Dylann Roof was sentenced to death, and the experience made you begin to really think about the death penalty. Now you work with Death Penalty Action, an advocacy group to abolish the death penalty. How did you get there?
The death penalty came up really quick when they started talking about what they were gonna go for in court with Dylann Roof. That got me thinking about the death penalty; I never really paid attention to the death penalty, because it never really had anything to do with me. I would hear things on the news about someone who killed children, molested, really horrific-type things, and my brain said, Yeah, they need to die. But after being involved with a situation as personal as it was with me, I really started to read about the death penalty. I started to read how Black and brown people are more disproportionately executed than white people, how usually if a person has had a lawyer, a paid lawyer, then it’s more than likely they won’t get the death penalty. Poor people always seem to be the ones to get the death penalty because they have no one that’s hired to speak for them. I started to realize, well, when it comes to the death penalty, I could not pick and choose. So here we are with Dylann Roof. My faith again says, Sharon, you can’t pick and choose. He could be redeemed one day, but he can’t be redeemed if he dead!

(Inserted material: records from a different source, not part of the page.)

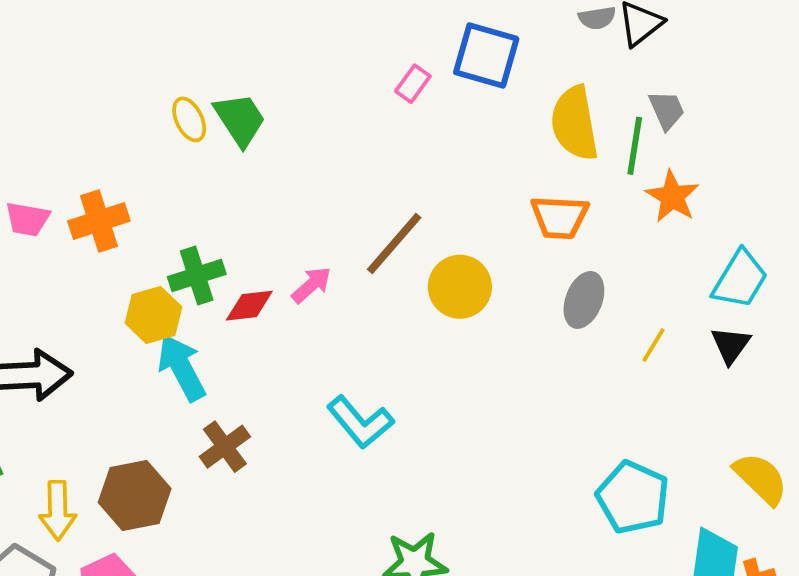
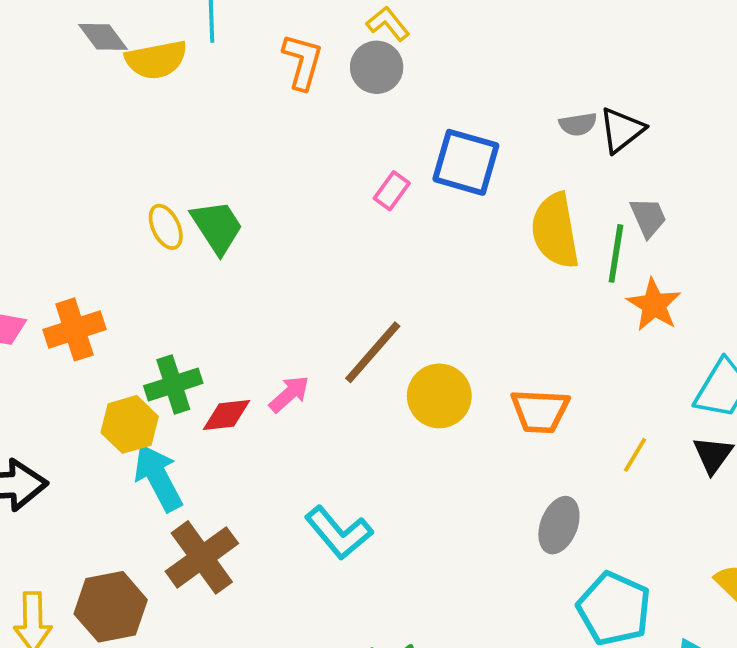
orange trapezoid: (560, 217) -> (540, 411), moved
gray ellipse: (584, 300) -> (559, 525), moved
brown cross: (225, 447) -> (202, 557), size x1.4

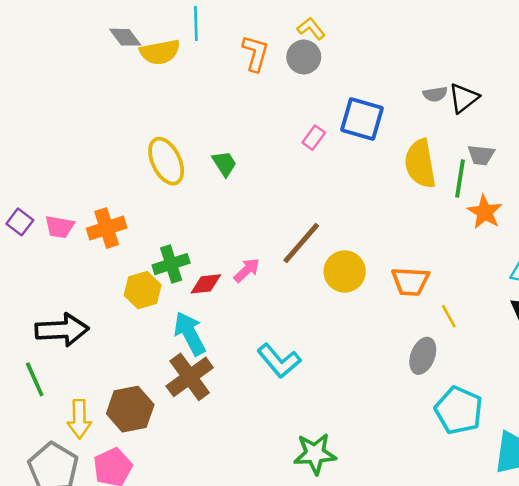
gray trapezoid: (648, 217) -> (481, 155), turned 120
yellow ellipse: (166, 227) -> (166, 161), size x1.6
green trapezoid: (217, 227) -> (224, 164), moved, size x0.7
yellow line: (635, 455) -> (449, 316), moved, turned -60
cyan arrow: (158, 478) -> (190, 333), moved

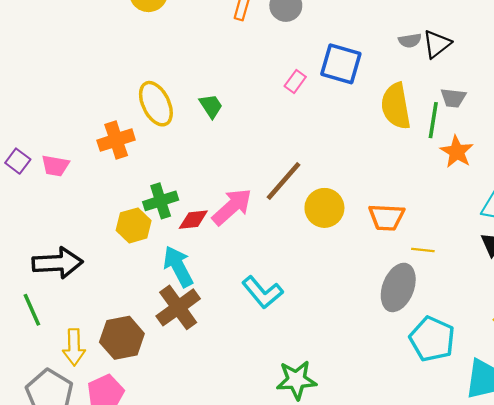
orange cross: (107, 228) -> (116, 140), moved
pink arrow: (247, 270) -> (232, 207), size x1.6
yellow line: (449, 316) -> (423, 250), turned -55
gray ellipse: (423, 356) -> (398, 287), size x1.4

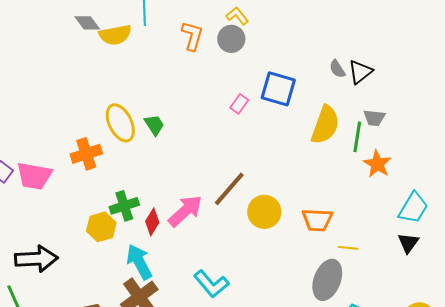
gray semicircle: (410, 41) -> (337, 69), turned 66
green trapezoid: (211, 106) -> (154, 125), moved
yellow semicircle: (396, 106) -> (325, 125), turned -150
pink trapezoid: (55, 166) -> (34, 176), size x1.5
red diamond: (193, 220) -> (152, 222), turned -52

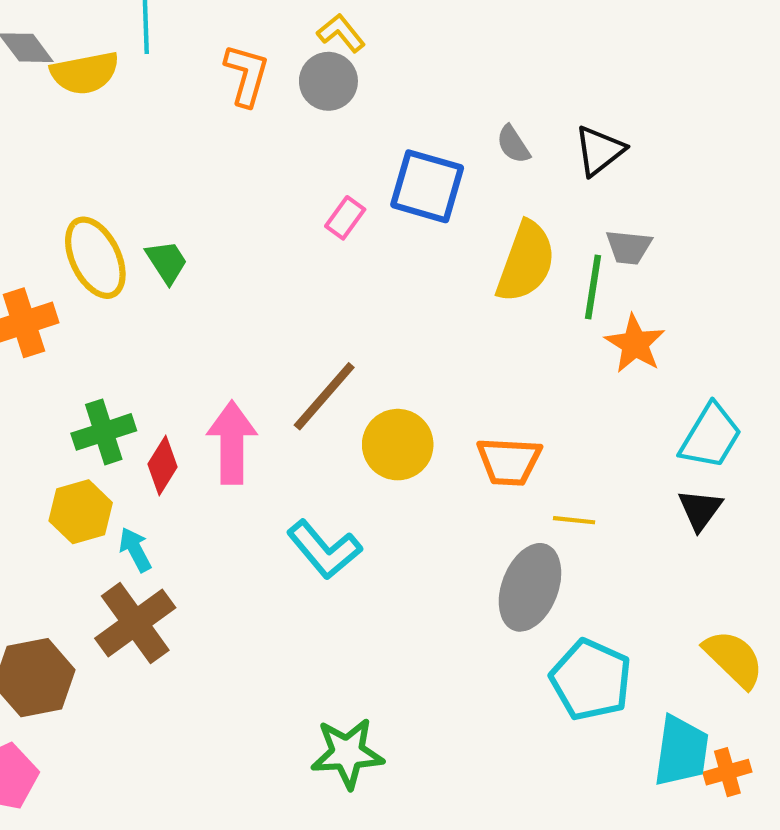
gray semicircle: (337, 69) -> (513, 144), moved
pink arrow: (185, 211) -> (232, 442), turned -48
yellow hexagon: (101, 227) -> (81, 512), moved
cyan arrow: (139, 262) -> (135, 550), size x0.6
cyan L-shape: (211, 284) -> (324, 550), moved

Congress recently passed a bipartisan bill aimed at stopping dangerous people from accessing firearms. Among other things, the legislation enhances background checks for potential gun buyers under the age of 21, requires that officials have time to examine juvenile records, and provides funding for states to implement “red flag” laws that allow officials to temporarily confiscate guns from people deemed in court to be dangerous. Critics have said it doesn’t go far enough. How do you feel about it?
I believe that this bipartisan bill does not address the whole list of commonsense gun laws; it doesn’t do justice to the real laws that we need. I believe that they’re trying to give us a little something to show that they have a heart, but the real thing they need to be trying to legislate is banning all military-style weapons, and everybody regardless of who they are has to go through a background check—a person can’t buy any kind of weapon until they have passed a background check and have at least reached the age of 21. There is some good in what they’re doing, but it’s still not enough.
In other recent news, the Supreme Court struck down a New York law that placed strict limits on carrying guns outside the home, and the decision is expected to spark lawsuits seeking to loosen other state and federal restrictions. Your thoughts?
All it does is ramp up everything we’ve been worried about all along—more people having guns, more mass shootings, more accidental shootings, guns in the hands of people who aren’t qualified to carry a weapon.
How do you maintain a balance with your advocacy and personal life?
I had to find boundaries. Otherwise, you eat, sleep this stuff. It gets into your brain that it’s all you can do. The other parts of your life get shoved aside. I’ve realized that my self-care and self-worth is most important. I can tell that my spirit is getting stronger and I’m better able to take care of myself. I am who I am. I don’t have to prove to anybody anything anymore. I have set boundaries, and I’m taking care of me. Every day I get stronger, and the telling of the story isn’t as sad. My wish is that telling my story will be able to help someone now or in the future. We know gun violence is not going anywhere. We will continue to have stories. But if my story can help—as we say in gun violence prevention—if we can prevent the death of one person, then the work we’ve done is not in vain.